Timber windows and doors will naturally be less likely to have condensation form on them, whereas aluminium frames are likely to have condensation still occur (on the metal frames).

3. Dew on the Outside

Better insulating glass can result in dew occurring on the outside glass pane. This occurs in mild conditions where there is no breeze due to the outside glass being cooler than the outside air temperature. Dew on the outside demonstrates that the double glazing is doing an excellent job of retaining the heat within the home and it will clear quickly as the heat outside begins to rise.

Keeping your home well-ventilated.

What is the best approach when it comes to ventilation? Beacon Pathway recommends: (3)

–  Remove unhealthy moisture-producing items, e.g., unflued gas heating etc.

–  Insulate

–  Activate ventilation in key moisture-producing zones (e.g., bathrooms, kitchens with extractor fans)

–  Activate passive ventilation in other areas (e.g., have a window slightly open in bedrooms)

Dehumidifiers also draw in moisture-laden air, extract the water, and recycle the dry air back into the environment.
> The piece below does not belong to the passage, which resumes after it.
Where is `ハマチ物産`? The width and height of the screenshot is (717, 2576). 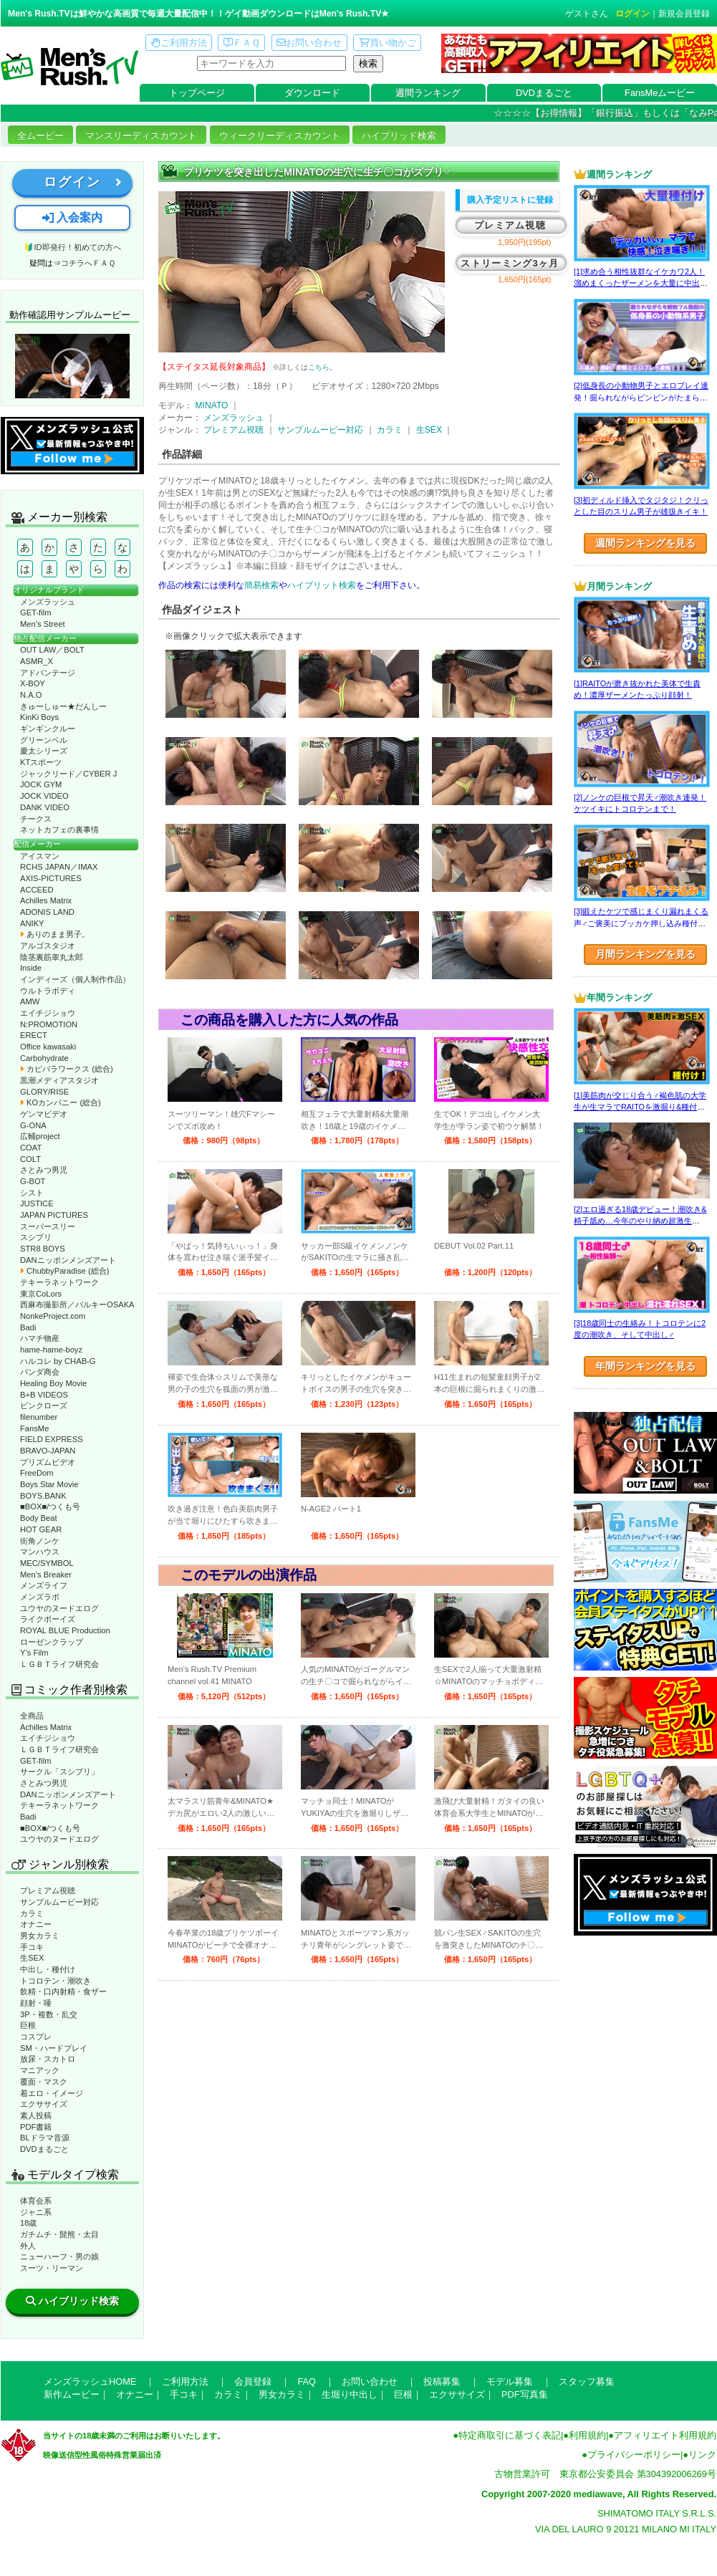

Positive pressure ventilation systems.

Positive Pressure Ventilation Systems are often considered a healthy and effective means to ventilate the home and keep an ambient temperature throughout. Beacon Pathways explains that “These systems bring filtered air from the roof space into the house through a single, or multiple, ceiling vents. The pressure forces the stale air to leak out through gaps, windows, and doors.” (4)

To be truly effective, air should be sourced from the outside, not from the roof space, as it’s not proven that home ventilation system filters effectively reduce the contaminants in the roof.

The New Zealand Building Code requires homes to ventilate using outdoor air to maintain air purity. Ventilation systems that draw air from the roof space and not directly from outside do not comply with ventilation standard NZS4303:1990 “Ventilation for acceptable indoor air quality” and therefore cannot be used to comply with the Building Code Acceptable Solution for ventilation.